Radioactive Iodine Therapy (RAI)

Follicular thyroid (cancer that forms in follicular cells in the thyroid and papillary thyroid cancers (cancer that forms in follicular cells in the thyroid) are sometimes treated with radioactive iodine (RAI) therapy.

For imaging tests, the patient takes a small dose of radioactive iodine that collects in thyroid cells and certain kinds of tumors and can be detected by a scanner. To treat thyroid cancer, the patient takes a large dose of radioactive iodine, which kills thyroid cells. Radioactive iodine is given by mouth as a liquid or in capsules, by infusion, or sealed in seeds, which are placed in or near the tumor to kill cancer cells.

Higher doses than the amounts used to diagnose thyroid cancer are used. RAI is taken by mouth and collects in any remaining thyroid tissue, including thyroid cancer cells that have spread to other places in the body. Since only thyroid tissue takes up iodine, the RAI destroys thyroid tissue and thyroid cancer cells without harming other tissue. Before a full treatment dose of RAI is given, a small test-dose is given to see if the tumor takes up the iodine.


Surgery is the most common treatment of thyroid cancer.
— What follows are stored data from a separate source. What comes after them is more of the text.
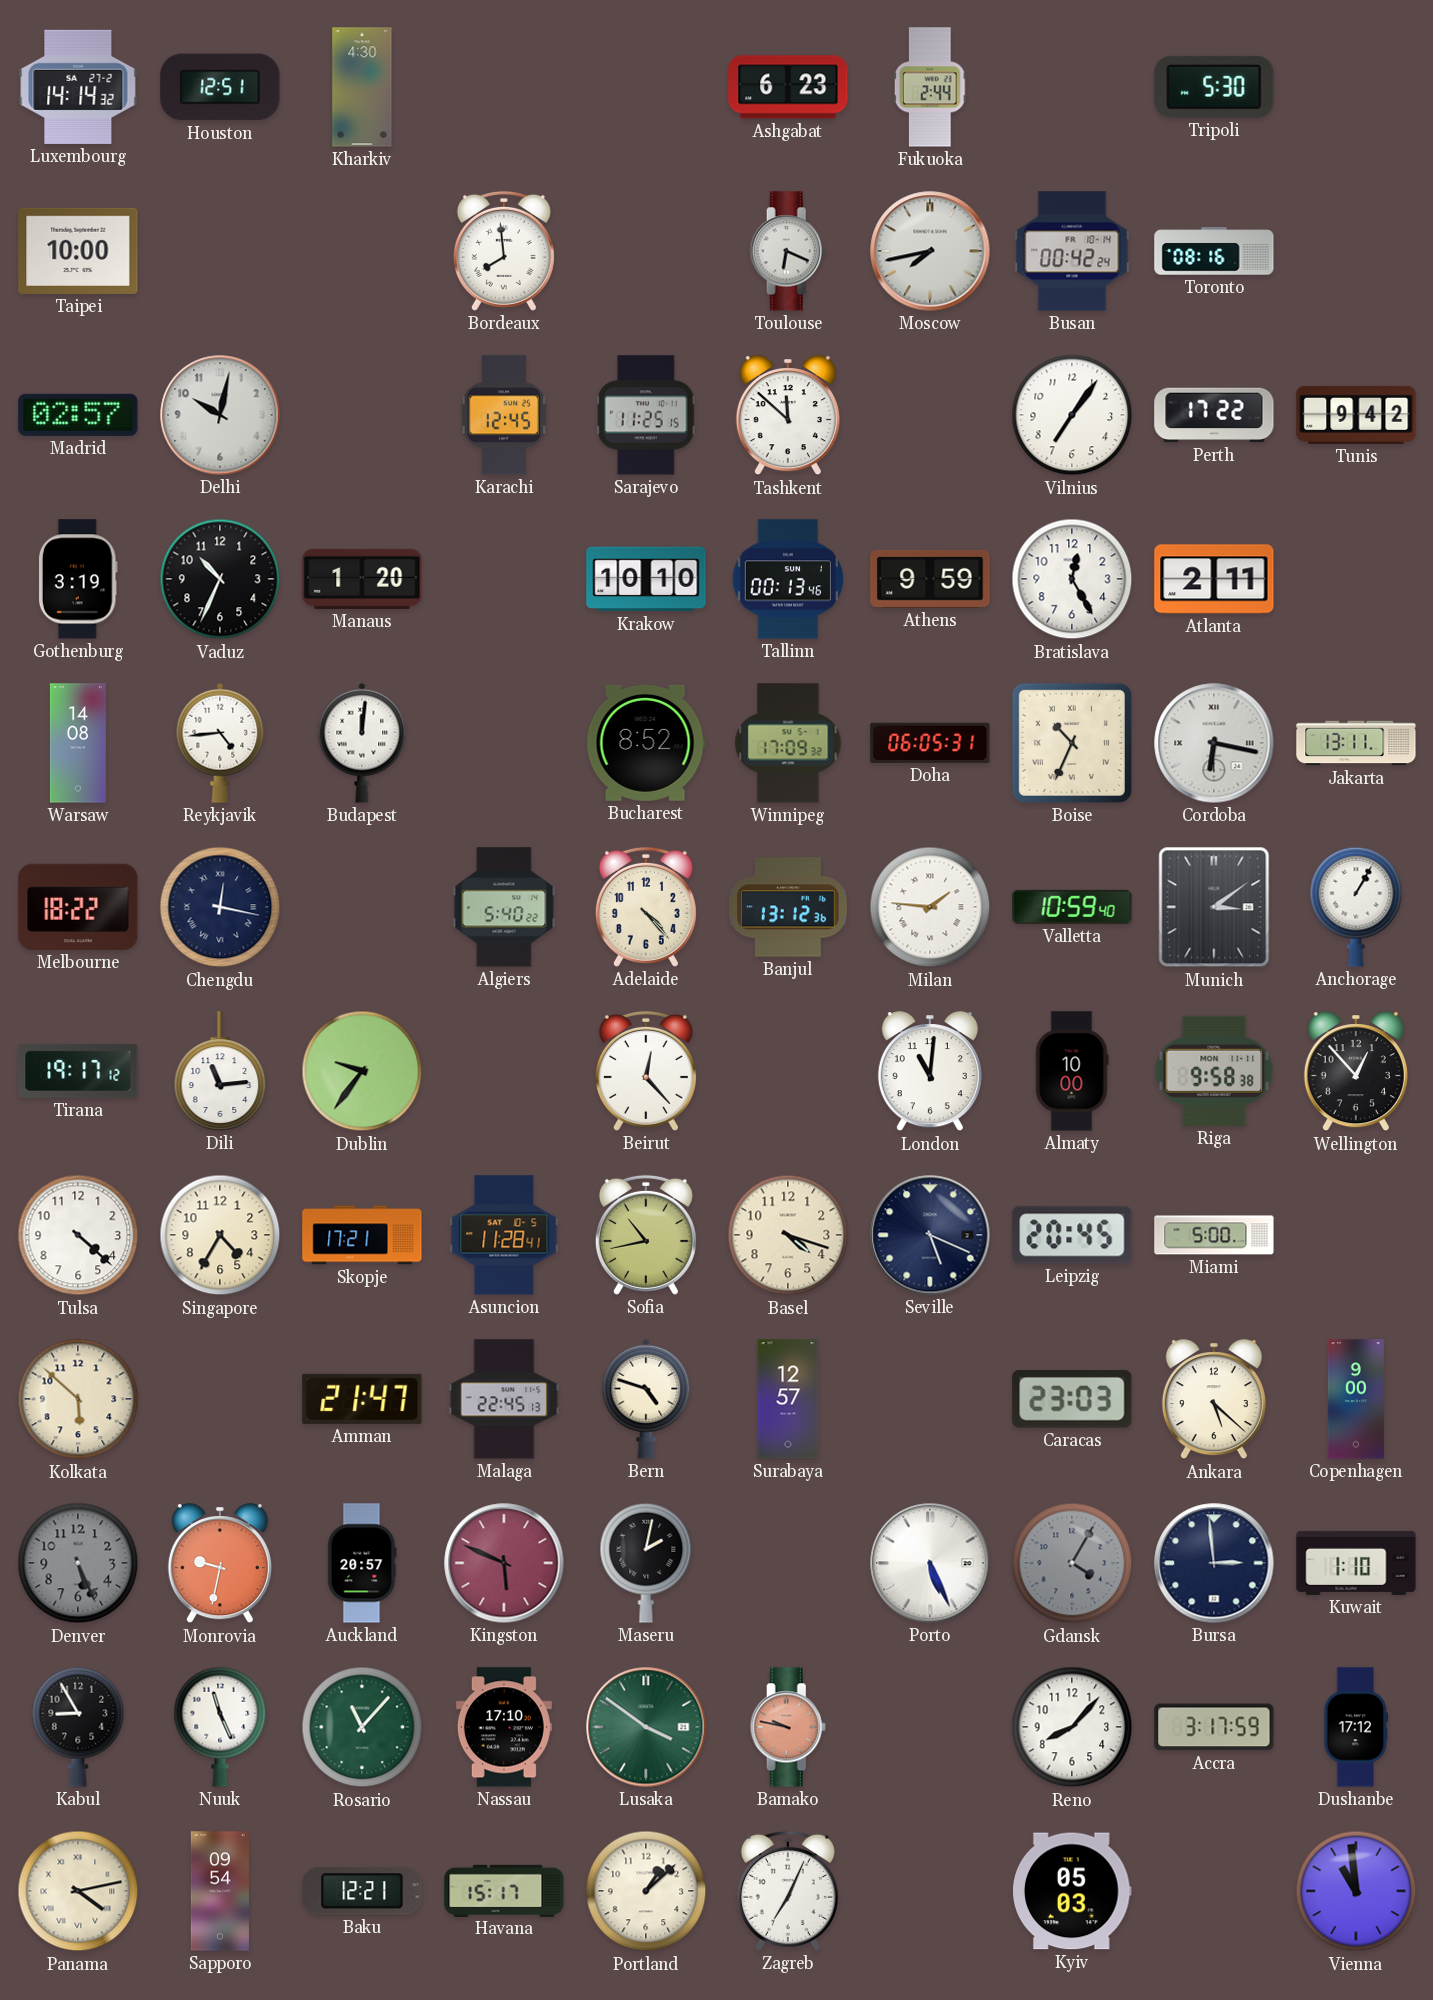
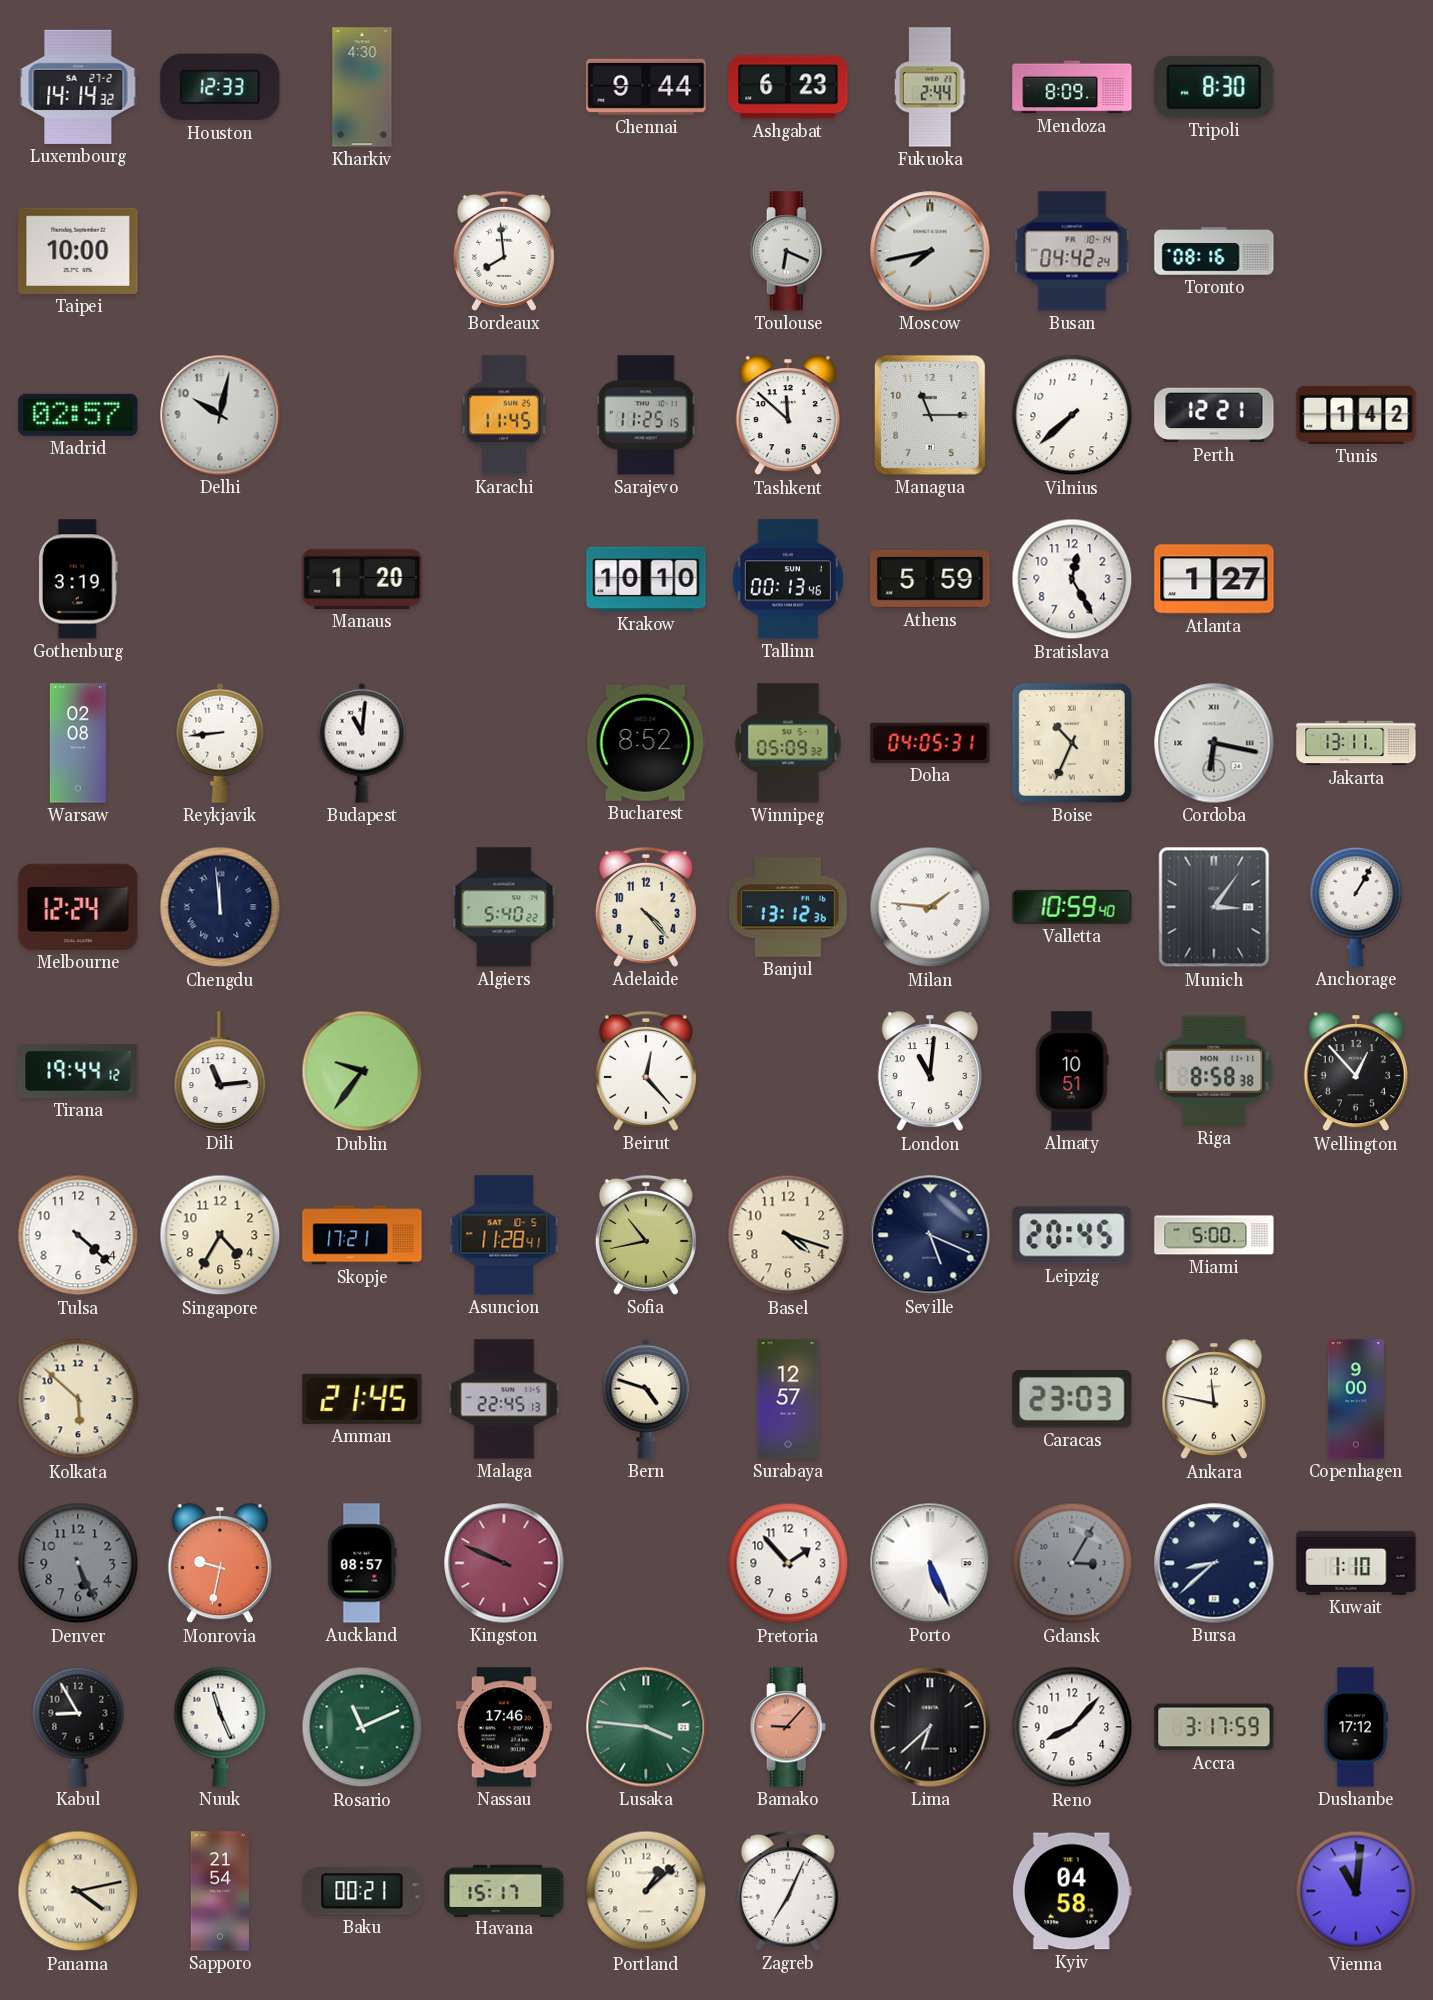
Houston: 12:51 -> 12:33
Chennai: none -> 9:44
Mendoza: none -> 8:09
Tripoli: 5:30 -> 8:30
Busan: 00:42 -> 04:42
Karachi: 12:45 -> 11:45
Managua: none -> 11:15
Vilnius: 7:06 -> 7:38
Perth: 17:22 -> 12:21
Tunis: 9:42 -> 1:42
Vaduz: 10:34 -> none
Athens: 9:59 -> 5:59
Atlanta: 2:11 -> 1:27
Warsaw: 14:08 -> 02:08
Reykjavik: 4:44 -> 8:44
Budapest: 12:01 -> 11:01
Winnipeg: 17:09 -> 05:09
Doha: 06:05 -> 04:05
Melbourne: 18:22 -> 12:24
Chengdu: 12:17 -> 11:59
Munich: 3:09 -> 3:06
Tirana: 19:17 -> 19:44
Almaty: 10:00 -> 10:51
Riga: 9:58 -> 8:58
Amman: 21:47 -> 21:45
Ankara: 5:22 -> 11:47
Auckland: 20:57 -> 08:57
Kingston: 5:49 -> 9:49
Maseru: 2:02 -> none
Pretoria: none -> 1:53
Gdansk: 4:05 -> 3:05
Bursa: 2:59 -> 8:38
Rosario: 11:07 -> 11:11
Nassau: 17:10 -> 17:46
Lusaka: 3:51 -> 3:46
Bamako: 9:47 -> 9:07
Lima: none -> 6:38
Sapporo: 09:54 -> 21:54
Baku: 12:21 -> 00:21
Kyiv: 05:03 -> 04:58
Vienna: 10:59 -> 11:01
One of the following procedures may be used:

  • Lobectomy: Removal of the lobe in which thyroid cancer is found. Biopsies of lymph nodes in the area may be done to see if they contain cancer.
  • Near-total thyroidectomy: Removal of all but a very small part of the thyroid.
  • Total thyroidectomy: Removal of the whole thyroid.
  • Lymphadenectomy: Removal of lymph nodes in the neck that contain cancer.

Targeted Therapy

Targeted therapy is a type of treatment that uses drugs or other substances to identify and attack specific cancer cells without harming normal cells.

Tyrosine kinase inhibitor therapy is a type of targeted therapy being studied in the treatment of thyroid cancer. Tyrosine kinase inhibitors block signals needed for tumors to grow.

Thyroid Hormone Therapy

Hormone therapy is a cancer treatment that removes hormones or blocks their action and stops cancer cells from growing. Hormones are substances made by glands in the body and circulated in the bloodstream. In the treatment of thyroid cancer, drugs may be given to prevent the body from making thyroid-stimulating hormone (TSH), a hormone that can increase the chance that thyroid cancer will grow or recur.

Also, because thyroid cancer treatment kills thyroid cells, the thyroid is not able to make enough thyroid hormone. Patients are given thyroid hormone replacement pills.